接近禁止命令は、申立人の住まいや勤務地等の近くでの付きまといや徘徊を禁止しているものですが、具体的に「申立人の住居の○㎞以内に近づいてはならない」「○市・○町には立ち入り禁止」などということが指定されているわけではありません。そのため、自宅や勤務先付近に近づいたり徘徊することが禁止されているだけであるという点を覚えておきましょう。

役所等への手続きを忘れずに

接近禁止命令発令後に引っ越しと共に住民票を異動する場合には、役所への手続きを忘れずに。役所での住民票の転出・転入届出時に、接近禁止命令が出ていることを告げ、新住所を相手に開示しないような手続きを行いましょう。

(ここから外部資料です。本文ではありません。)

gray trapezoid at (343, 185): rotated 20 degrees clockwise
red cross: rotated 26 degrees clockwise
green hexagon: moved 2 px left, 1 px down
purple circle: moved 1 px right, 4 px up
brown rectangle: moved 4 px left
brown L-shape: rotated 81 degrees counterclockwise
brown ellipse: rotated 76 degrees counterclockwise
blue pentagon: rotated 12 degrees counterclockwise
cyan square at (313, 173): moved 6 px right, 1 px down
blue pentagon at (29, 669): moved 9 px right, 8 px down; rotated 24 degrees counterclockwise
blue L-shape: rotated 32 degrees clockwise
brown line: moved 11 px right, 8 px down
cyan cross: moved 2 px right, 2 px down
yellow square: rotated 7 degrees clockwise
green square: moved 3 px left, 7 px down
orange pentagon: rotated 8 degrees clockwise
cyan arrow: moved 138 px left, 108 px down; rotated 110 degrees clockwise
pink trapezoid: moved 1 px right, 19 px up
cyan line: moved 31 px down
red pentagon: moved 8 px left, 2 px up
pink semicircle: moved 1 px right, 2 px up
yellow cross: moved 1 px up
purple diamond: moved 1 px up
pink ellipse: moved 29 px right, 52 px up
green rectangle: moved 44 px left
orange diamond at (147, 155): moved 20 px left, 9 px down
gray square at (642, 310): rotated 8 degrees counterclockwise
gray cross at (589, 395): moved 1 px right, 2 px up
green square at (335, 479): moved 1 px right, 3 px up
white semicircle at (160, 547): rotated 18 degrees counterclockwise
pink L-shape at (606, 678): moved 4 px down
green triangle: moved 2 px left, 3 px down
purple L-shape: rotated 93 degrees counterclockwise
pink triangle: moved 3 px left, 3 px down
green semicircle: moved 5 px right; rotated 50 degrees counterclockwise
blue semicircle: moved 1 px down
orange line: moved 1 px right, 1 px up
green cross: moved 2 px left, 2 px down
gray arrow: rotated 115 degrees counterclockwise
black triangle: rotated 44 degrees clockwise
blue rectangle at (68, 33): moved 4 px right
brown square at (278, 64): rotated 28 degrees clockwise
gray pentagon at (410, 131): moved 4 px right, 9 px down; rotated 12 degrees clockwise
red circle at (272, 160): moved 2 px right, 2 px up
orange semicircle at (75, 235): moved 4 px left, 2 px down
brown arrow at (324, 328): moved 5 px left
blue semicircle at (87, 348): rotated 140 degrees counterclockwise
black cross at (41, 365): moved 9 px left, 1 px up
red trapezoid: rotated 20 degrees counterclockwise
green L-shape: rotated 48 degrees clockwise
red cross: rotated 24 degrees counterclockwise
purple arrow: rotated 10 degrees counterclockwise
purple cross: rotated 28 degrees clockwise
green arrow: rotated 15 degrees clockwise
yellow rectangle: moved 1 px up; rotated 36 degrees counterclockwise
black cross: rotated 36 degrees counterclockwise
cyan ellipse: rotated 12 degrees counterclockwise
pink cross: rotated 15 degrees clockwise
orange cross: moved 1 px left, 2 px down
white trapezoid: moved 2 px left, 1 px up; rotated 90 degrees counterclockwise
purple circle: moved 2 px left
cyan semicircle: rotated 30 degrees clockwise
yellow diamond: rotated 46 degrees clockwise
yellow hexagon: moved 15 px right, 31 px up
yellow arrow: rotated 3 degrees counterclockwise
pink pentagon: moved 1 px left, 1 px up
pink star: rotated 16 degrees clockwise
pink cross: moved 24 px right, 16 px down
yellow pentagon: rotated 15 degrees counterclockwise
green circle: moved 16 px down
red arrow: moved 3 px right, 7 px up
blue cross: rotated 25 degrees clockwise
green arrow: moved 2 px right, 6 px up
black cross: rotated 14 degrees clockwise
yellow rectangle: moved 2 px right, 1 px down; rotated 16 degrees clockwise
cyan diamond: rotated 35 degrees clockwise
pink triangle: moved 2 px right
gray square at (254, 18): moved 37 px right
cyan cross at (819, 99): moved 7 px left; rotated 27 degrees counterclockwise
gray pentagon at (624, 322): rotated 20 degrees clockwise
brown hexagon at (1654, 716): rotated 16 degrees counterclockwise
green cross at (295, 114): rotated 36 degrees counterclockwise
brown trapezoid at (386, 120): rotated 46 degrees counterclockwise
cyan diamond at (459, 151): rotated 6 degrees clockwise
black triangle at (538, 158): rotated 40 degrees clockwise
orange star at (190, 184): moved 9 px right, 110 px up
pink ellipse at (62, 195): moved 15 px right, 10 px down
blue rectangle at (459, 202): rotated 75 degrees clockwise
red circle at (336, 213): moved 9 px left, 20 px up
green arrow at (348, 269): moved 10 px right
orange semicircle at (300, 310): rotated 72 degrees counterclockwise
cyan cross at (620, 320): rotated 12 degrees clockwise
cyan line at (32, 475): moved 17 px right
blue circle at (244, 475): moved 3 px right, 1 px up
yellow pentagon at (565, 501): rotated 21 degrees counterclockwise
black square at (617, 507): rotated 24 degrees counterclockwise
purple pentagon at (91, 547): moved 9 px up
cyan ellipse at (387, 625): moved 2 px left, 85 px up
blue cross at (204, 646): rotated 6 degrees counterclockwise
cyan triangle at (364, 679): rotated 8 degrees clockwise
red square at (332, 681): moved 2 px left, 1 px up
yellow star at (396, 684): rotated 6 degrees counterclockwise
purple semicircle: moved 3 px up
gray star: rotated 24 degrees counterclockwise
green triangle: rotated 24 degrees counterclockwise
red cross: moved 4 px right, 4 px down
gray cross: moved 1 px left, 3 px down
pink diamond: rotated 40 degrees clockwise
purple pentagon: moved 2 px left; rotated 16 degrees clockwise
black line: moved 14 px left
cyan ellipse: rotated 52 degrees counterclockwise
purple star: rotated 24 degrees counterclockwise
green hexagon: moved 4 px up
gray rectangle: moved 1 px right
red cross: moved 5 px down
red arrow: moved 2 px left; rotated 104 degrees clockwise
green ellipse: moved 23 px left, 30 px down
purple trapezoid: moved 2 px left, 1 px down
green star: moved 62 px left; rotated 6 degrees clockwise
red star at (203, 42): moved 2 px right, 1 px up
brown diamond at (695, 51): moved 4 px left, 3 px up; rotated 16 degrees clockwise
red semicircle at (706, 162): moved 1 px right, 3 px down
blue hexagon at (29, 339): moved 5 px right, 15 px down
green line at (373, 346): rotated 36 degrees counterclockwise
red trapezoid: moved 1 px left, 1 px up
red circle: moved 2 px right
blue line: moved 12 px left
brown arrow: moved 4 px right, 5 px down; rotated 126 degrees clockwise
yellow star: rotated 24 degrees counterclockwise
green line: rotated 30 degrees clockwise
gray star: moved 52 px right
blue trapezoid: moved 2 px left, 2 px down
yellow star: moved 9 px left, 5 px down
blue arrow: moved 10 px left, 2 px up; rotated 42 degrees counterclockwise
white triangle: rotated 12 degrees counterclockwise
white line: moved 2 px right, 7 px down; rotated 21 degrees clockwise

また中には住民票や戸籍の附票を入手して新住所を突き止めようとする加害者もいるので、役場に「住民基本台帳事務における支援措置申出書」を提示して、住民票や戸籍の附票の閲覧・交付に制限をかける措置を取ってください。

偶然は違反とならない

意図せず偶然に街の中などで会ってしまった場合には、即座に接近禁止命令野違反とはなりません。ただし偶然会ったのをきっかけに付きまとわれたり声を変えられたりした場合には、接近禁止命令に違反したとみなされる可能性も。「偶然だから」などと躊躇せず、警察に相談しましょう。

相手が命令を守るとは限らない

接近禁止命令が発令された後も気を付けるべき理由として、相手が命令を守るとは限らないということを忘れずに。いくら裁判所に命令を出してもらったとしても、相手がやけになって近づいてきては身の安全を守れません。そのため、接近禁止命令が発令された後でも、次のような行動をとるように心がけてください。

  • 相手の居住エリアや行動範囲に近づかない
  • 夜間一人での外出を控える
  • 相手との共通の関係者と接触しない

接近禁止命令と離婚について

配偶者に対して接近禁止命令を出すことを検討している方のほとんどは、離婚を考えているはずです。こちらでは、接近禁止命令と離婚について詳しく解説していきます。

DVする相手と離婚する方法

配偶者のDVを理由で離婚を考えている場合、当事者同士の話し合いによる離婚、いわゆる協議離婚をするのは難しいでしょう。離婚の話をすれば相手が逆上し、余計に暴力を振るわれる可能性があるからです。またDV被害者は言いたいことが言えず、きちんとした離婚の話し合いができないケースがほとんどです。

そのためDVする相手と離婚するときには、直接相手に離婚したいと伝えることはせず、接近禁止命令を発令したうえでシェルターなどに身を隠しながられ離婚の手続きを進めるのが安全です。また弁護士に依頼して相手と交渉してもらうという方法も有効でしょう。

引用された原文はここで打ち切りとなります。